VATICAN CITY (CNS) — Encounter. It’s a word Pope Francis uses often and something he insists is the concrete first step toward faith and toward building a better world.

Talking with others and not just about them is key to an authentic encounter, which was at the heart of what Pope Francis did in Egypt April 28-29. The success of the trip proved that meeting and respectfully listening to one person or group does not mean hiding one’s identity, taking sides against anyone or, least of all, pointing out the other’s flaws while pretending to have none of one’s own.

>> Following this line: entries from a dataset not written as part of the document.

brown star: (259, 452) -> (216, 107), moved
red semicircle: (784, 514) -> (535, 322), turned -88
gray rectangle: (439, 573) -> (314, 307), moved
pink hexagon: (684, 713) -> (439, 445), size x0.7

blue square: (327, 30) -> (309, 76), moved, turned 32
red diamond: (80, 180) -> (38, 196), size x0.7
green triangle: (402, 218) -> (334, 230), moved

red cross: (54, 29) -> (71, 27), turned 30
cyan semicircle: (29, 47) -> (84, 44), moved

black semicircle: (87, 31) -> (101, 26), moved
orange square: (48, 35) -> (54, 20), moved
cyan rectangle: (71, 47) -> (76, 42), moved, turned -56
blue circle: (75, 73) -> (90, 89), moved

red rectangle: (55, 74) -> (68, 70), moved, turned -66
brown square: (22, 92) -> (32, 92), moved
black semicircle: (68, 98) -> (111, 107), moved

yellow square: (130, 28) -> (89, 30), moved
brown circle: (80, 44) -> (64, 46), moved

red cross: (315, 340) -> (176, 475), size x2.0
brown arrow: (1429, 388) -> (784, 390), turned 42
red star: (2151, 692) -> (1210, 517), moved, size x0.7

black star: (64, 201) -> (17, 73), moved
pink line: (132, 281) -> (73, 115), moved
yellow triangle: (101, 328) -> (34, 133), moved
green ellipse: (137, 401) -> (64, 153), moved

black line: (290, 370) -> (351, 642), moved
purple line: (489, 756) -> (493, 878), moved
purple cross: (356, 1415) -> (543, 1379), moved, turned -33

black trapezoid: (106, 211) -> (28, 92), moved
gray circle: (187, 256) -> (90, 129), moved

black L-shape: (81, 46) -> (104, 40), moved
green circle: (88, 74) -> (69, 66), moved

In Cairo, Pope Francis joined with the leader of the world’s premier Sunni Muslim university in insisting that openness to faith is an essential part of the human experience and in denouncing violence blasphemously carried out in the name of religion.

Later that night, with quiet reverence Pope Francis paid tribute to the Coptic Orthodox Church’s modern martyrs, praying before a memorial in Cairo marking the place where 29 people were killed and 31 wounded in December by a suicide bomber.

“Your sufferings are also our sufferings,” Pope Francis told Coptic Orthodox Pope Tawadros II.

Pope Francis did not close his eyes to terrorist violence carried out in the name of a fundamentalist reading of Islam. But he took at his word Sheik Ahmad el-Tayeb, the grand imam of al-Azhar University, who opened the conference the day before saying that terrorism “is not justified by Islamic law or the Quran, but stems from greatly unjust policies of domination, hegemony and double standards,” according to the Egypt-based MENA news agency.

Speaking again immediately before Pope Francis addressed the conference April 28, el-Tayeb was applauded when he insisted “Islam is not a religion of terrorism” simply because a minority of people calling themselves Muslims “manipulate” Islamic texts and “misinterpret them ignorantly.”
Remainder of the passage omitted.